Geoffrey Rush defamation case: News Corp appeal to claim judge was ‘biased’

Federal court judge called Daily Telegraph’s report on actor ‘sensationalist journalism of the worst kind’ and ordered $850,000 compensation
  
  

Geoffrey Rush outside the supreme court in Sydney in April. News Corp was ordered to pay $850,000 to Rush after the court found it defamed him in a front-page article.
Geoffrey Rush at the supreme court in Sydney in April. The court found the Daily Telegraph defamed Rush in a front-page article. Photograph: Dylan Coker/AAP

Sydney newspaper the Daily Telegraph is appealing the decision in the high-profile defamation case brought against it by Oscar-winning actor Geoffrey Rush.

In April federal court justice Michael Wigney ordered News Corp to pay more than $850,000 – with the prospect of millions more – to Rush after finding the Daily Telegraph defamed the actor by alleging he “engaged in inappropriate behaviour” during a theatre production of King Lear.

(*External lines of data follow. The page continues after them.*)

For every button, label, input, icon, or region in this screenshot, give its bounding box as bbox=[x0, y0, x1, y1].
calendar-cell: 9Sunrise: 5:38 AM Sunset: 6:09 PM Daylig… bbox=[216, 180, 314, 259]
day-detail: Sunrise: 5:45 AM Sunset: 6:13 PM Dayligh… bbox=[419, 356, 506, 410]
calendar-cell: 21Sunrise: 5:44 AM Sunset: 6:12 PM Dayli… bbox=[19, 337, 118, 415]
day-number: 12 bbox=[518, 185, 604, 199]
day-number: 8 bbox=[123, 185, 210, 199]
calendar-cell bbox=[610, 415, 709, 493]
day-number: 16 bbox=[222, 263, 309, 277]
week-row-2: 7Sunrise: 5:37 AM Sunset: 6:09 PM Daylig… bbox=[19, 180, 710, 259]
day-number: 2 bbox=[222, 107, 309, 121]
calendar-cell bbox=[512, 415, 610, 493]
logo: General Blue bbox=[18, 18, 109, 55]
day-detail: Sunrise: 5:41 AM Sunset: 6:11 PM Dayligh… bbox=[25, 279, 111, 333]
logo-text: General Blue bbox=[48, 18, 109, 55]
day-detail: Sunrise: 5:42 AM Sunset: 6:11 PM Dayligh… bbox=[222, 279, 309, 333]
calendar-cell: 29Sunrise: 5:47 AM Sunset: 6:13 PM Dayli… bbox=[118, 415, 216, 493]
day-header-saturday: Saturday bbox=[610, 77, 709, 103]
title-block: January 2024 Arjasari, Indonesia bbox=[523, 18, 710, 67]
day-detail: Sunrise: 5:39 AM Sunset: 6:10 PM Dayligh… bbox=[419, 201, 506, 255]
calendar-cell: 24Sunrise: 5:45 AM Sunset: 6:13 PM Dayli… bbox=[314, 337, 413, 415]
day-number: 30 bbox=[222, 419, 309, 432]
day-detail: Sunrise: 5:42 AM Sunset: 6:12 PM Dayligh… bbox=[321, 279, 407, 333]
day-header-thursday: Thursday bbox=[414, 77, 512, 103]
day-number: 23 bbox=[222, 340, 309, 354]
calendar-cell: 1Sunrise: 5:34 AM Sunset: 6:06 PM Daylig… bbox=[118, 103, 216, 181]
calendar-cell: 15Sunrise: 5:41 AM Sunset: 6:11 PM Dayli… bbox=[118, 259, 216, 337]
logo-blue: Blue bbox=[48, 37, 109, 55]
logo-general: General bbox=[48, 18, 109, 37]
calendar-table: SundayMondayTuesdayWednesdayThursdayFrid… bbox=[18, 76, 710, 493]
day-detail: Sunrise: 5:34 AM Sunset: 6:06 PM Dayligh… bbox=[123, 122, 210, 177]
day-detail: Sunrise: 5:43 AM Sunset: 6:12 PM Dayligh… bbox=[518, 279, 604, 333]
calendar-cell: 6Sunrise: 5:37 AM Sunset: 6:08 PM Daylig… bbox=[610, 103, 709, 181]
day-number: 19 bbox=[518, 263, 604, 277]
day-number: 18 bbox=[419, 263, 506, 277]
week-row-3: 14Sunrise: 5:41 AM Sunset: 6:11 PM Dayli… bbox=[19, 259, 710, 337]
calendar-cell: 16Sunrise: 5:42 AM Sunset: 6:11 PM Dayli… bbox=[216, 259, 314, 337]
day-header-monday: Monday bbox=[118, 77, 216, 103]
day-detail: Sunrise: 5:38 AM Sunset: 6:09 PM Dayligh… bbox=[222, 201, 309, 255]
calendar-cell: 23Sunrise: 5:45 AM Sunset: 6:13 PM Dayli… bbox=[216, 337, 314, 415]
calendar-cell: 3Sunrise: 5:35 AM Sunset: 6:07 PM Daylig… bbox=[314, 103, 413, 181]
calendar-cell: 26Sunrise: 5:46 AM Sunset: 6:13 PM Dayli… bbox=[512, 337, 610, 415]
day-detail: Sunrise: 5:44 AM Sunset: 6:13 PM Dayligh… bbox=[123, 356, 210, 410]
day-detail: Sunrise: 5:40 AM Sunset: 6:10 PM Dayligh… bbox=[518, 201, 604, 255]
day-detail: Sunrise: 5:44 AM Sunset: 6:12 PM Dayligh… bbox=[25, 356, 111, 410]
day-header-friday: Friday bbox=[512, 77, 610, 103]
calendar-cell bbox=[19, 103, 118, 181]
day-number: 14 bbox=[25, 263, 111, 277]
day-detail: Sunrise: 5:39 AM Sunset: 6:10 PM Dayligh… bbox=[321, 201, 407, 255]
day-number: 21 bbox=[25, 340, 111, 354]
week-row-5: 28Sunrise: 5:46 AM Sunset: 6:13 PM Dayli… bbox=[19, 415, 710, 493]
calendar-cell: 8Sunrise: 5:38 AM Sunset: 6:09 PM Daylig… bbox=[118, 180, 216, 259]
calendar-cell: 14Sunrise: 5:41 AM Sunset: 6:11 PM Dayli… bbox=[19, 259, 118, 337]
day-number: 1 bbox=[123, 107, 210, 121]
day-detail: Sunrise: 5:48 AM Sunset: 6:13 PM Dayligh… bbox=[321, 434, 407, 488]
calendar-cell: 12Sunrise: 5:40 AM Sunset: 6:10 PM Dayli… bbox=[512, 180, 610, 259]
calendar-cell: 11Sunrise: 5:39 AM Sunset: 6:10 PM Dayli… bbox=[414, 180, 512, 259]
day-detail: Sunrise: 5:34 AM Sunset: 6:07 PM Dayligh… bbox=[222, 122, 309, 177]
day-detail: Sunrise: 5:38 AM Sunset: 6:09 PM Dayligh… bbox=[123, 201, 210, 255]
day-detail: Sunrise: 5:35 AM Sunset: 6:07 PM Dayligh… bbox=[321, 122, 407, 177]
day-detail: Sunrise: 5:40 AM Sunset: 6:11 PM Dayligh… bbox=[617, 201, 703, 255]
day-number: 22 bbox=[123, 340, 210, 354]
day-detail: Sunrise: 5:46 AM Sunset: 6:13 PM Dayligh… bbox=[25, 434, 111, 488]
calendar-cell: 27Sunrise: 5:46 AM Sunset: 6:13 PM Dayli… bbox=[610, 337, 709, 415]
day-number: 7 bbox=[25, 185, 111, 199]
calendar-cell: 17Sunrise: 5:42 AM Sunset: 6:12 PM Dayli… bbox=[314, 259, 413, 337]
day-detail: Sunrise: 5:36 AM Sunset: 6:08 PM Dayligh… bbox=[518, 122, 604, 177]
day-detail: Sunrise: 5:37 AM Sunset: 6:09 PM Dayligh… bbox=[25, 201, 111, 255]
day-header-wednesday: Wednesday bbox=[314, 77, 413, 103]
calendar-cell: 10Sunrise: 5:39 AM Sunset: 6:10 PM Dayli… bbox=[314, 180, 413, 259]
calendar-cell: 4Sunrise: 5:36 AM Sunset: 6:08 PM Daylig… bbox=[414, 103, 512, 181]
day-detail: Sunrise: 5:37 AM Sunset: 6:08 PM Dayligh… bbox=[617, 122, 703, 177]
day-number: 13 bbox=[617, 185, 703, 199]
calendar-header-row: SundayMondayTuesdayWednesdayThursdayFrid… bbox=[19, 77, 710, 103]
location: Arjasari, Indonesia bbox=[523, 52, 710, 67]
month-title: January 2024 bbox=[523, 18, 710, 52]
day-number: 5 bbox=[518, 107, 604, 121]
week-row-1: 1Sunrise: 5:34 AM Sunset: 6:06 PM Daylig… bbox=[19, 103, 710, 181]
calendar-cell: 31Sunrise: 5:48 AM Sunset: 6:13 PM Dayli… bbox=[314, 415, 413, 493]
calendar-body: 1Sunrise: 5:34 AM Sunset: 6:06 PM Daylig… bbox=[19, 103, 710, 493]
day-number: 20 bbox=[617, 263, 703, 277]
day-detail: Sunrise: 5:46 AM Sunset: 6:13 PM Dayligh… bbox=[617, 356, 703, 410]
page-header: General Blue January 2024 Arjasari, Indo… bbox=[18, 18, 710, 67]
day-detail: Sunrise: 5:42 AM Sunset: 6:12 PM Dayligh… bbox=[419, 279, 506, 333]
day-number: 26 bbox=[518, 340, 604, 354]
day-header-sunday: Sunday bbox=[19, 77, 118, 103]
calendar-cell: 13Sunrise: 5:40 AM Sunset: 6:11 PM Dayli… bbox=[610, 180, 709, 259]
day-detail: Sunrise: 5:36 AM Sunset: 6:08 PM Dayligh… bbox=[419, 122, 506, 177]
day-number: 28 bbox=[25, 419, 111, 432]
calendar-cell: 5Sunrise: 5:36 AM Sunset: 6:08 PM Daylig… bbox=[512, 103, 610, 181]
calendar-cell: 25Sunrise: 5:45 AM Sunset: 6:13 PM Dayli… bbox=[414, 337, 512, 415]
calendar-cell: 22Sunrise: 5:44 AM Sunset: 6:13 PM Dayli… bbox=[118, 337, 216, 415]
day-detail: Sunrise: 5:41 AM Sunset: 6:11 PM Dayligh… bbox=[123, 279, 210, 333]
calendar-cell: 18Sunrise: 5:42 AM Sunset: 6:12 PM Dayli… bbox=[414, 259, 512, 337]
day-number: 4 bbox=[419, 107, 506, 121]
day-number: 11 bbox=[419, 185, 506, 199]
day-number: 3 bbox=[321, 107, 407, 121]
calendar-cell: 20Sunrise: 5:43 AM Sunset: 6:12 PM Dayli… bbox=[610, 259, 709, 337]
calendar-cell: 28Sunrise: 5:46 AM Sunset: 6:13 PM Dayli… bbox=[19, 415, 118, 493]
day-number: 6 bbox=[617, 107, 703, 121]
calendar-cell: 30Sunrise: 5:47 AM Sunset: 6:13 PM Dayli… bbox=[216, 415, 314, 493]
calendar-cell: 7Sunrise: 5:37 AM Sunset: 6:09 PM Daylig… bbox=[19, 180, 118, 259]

In his judgment, Wigney said the reports in the Daily Telegraph were “in all the circumstances, a recklessly irresponsible piece of sensationalist journalism of the worst kind”.

He said the evidence given against Rush by his Lear co-star Eryn Jean Norvill was uncorroborated by fellow cast members and found she was “prone to exaggeration and embellishment”.

On Monday the Daily Telegraph reported the newspaper had filed an appeal, citing 16 grounds upon which it claims the trial was miscarried and that Wigney’s conduct of the case “gave rise to an apprehension of bias”.

According to the Daily Telegraph its appeal document says Wigney’s bias was on display in finding “that Ms Norvill was an unreliable witness prone to exaggeration and lacking in credibility”.

The judge’s assessment of Norvill’s character is one of 16 appeal grounds in support of the newspaper’s claim “that the conduct of the proceedings by the primary judge gave rise to an apprehension of bias”, the Daily Telegraph reports.

The Daily Telegraph front-page story, published under the headline “King Leer” in November 2017, reported the Sydney Theatre Company had received the anonymous complaint but provided no further details.

Follow-up articles were published the next day, which Wigney said “doubled down” on the story.

Rush sued the newspaper and journalist Jonathon Moran, claiming the articles conveyed the imputation that he was a “pervert”, a “sexual predator” and “committed sexual assault”.